A quick search only reveals Blackberry QNX and PlayBook OS.
Also somewhat related. In a earlier thread someone pointed out this
out of tree module used for contiguous allocations in SOC (and other?)
environments. It even has the option of making use of CMA.
http://processors.wiki.ti.com/index.php/CMEM_Overview
>> However, this type of implementation looks quite a
>> bit like hugetlbfs today.
>> - Both require opening a special file/device, and then calling mmap on
>> the returned fd. You can technically use mmap(MAP_HUGETLB), but that
>> still ends up using hugetbfs. BTW, there was resistance to adding the
>> MAP_HUGETLB flag to mmap.
>
> And I think we shouldn't really shape any API based on hugetlb.

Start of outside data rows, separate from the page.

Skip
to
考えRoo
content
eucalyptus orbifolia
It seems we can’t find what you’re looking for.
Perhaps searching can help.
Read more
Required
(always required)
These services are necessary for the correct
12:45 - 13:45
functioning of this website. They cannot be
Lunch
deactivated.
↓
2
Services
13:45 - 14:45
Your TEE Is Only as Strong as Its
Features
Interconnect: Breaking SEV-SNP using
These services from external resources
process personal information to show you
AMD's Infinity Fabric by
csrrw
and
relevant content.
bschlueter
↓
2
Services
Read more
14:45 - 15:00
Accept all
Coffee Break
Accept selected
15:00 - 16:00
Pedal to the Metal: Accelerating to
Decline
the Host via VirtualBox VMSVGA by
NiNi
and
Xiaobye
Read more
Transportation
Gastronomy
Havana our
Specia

Agree. I only wanted to point out the similarities.
But, it does make me wonder how much of a benefit hugetlb 1G pages would
make in the the RDMA performance comparison. The table in the presentation
show a average speedup of something like 27% (or so) for contiguous allocation
which I assume are 2GB in size. Certainly, using hugetlb is not the ideal
case, just wondering if it does help and how much.
>> - Allocation of contiguous memory is much like 'on demand' allocation of
>> huge pages. There are some (not many) users that use this model. They
>> attempt to allocate huge pages on demand, and if not available fall back
>> to base pages. This is how contiguous allocations would need to work.

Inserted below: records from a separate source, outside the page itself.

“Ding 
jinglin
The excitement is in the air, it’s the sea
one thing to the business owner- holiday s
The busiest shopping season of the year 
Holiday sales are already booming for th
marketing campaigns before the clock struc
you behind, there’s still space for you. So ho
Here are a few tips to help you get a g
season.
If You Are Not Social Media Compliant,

>> Of course, most hugetlbfs users pre-allocate pages for their use, and
>> this 'might' be something useful for contiguous allocations as well.
>
> But there is still admin configuration required to consume memory from
> the pool or overcommit that pool.
>
>> I wonder if going down the path of a separate devide/filesystem/etc for
>> contiguous allocations might be a better option. It would keep the
>> implementation somewhat separate. However, I would then be afraid that
>> we end up with another 'separate/special vm' as in the case of hugetlbfs
>> today.
>
> That depends on who is actually going to use the contiguous memory. If
> we are talking about drivers to communication to the userspace then
> using driver specific fd with its mmap implementation then we do not
> need any special fs nor a seperate infrastructure. Well except for a
> library function to handle the MM side of the thing.

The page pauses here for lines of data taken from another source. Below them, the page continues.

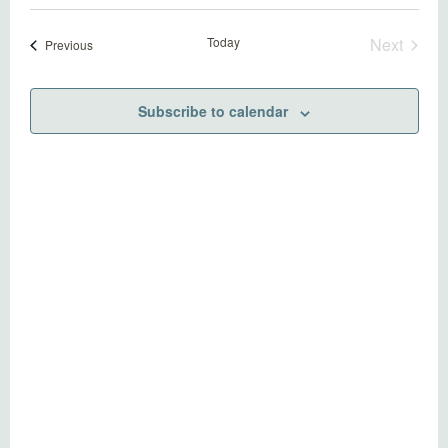
Today
Next
Events
Previous
Events
Subscribe to calendar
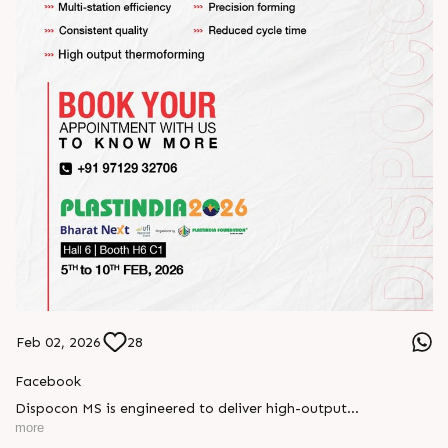
Feb 02, 2026
28
Facebook
Dispocon MS is engineered to deliver high-output
thermoforming through a multi-station design that enhances
more
efficiency at every stage of production.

If we embed this functionality into device specific mmap calls it will
closely tie the usage to the devices. However, don't we still have to
worry about potential interaction with other parts of the mm as you mention
below? I guess that would be the library function and how it is used
by drivers.
--
Mike Kravetz
> If we really need a general purpose physical contiguous memory allocator
> then I would agree that using MAP_ flag might be a way to go but that
> would require a very careful consideration of who is allowed to allocate
> and how much/large blocks. I do not see a good fit to conveying that
> information to the kernel right now. Moreover, and most importantly, I
> haven't heard any sound usecase for such a functionality in the first
> place. There is some hand waving about performance but there are no real
> numbers to back those claims AFAIK. Not to mention a serious
> consideration of potential consequences of the whole MM.
>
--
To unsubscribe, send a message with 'unsubscribe linux-mm' in
the body to majordomo@kvack.org. For more info on Linux MM,
see: http://www.linux-mm.org/ .
Don't email: <a href=mailto:"dont@kvack.org"> email@kvack.org </a>
next prev parent reply other threads:[~2017-10-16 20:32 UTC|newest]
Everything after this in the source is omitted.